Towards the end of the film, I was expecting everything to wrap up in the same way the book had, an expectation enforced by a breathtaking example of gender essentialism from Kate’s friend Alison, whose final to-camera wisdom about how hard-working mothers have it is: “Trying to be a man is a waste of a woman”.
But then the film spun on its head right at the end, and somehow turned into the story I’d been hoping for. Reaching the end of her tether after yet another confrontation with her daughter, when her boss commands Kate to go to Atlanta for the weekend, she refuses, instead demanding weekends off so she can see her family.
I’m disappointed that the film is more post-feminist than feminist in its outlook: it assumes that all struggles are personal
Reluctant to lose her brilliant work to a competitor, her boss agrees. Meanwhile, Richard finally realises how much stress his wife’s been under, and independently decides to pull his weight — even making an epic to-do list of his own so that they can share chores and childcare. (I’m still not clear on why they couldn’t have talked about this sooner, but I guess then there wouldn’t have been a movie. Although that would have been OK.)

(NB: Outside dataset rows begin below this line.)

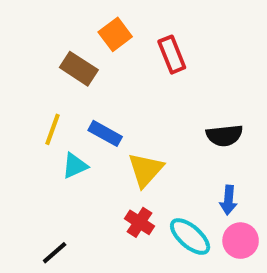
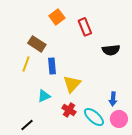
brown rectangle: (79, 69) -> (37, 44), moved
blue rectangle: (105, 133) -> (52, 66), turned 56
black semicircle: (224, 135) -> (111, 50), moved
cyan triangle: (75, 166) -> (44, 96), moved

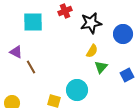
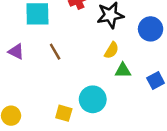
brown line: (31, 67) -> (55, 52), moved
green triangle: (101, 67) -> (123, 70), turned 48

I’m disappointed that the film is more post-feminist than feminist in its outlook: first of all, it assumes that all struggles are personal. Showing how women generally get stuck with the lion’s share of work around the home, it never actually confronts the idea that this is a problem endemic in a society and hence constructed and not only the result of biological differences or individual choices. I would have also liked the idea that working and stay-at-home mothers have to be in constant battle to have been challenged, instead of using silly stereotypes to represent both groups.
I still found it gratifying that the film was more feminist than the book in its conclusions: that different situations work for different families, that when housework and childcare is shared, women can work outside the home when their kids are small and that a career can be fulfilling for anyone, regardless of gender. And I was ecstatic to hear Kate’s voiceover tell us that from now on she would be buying all her pies, not caring who would find out about it.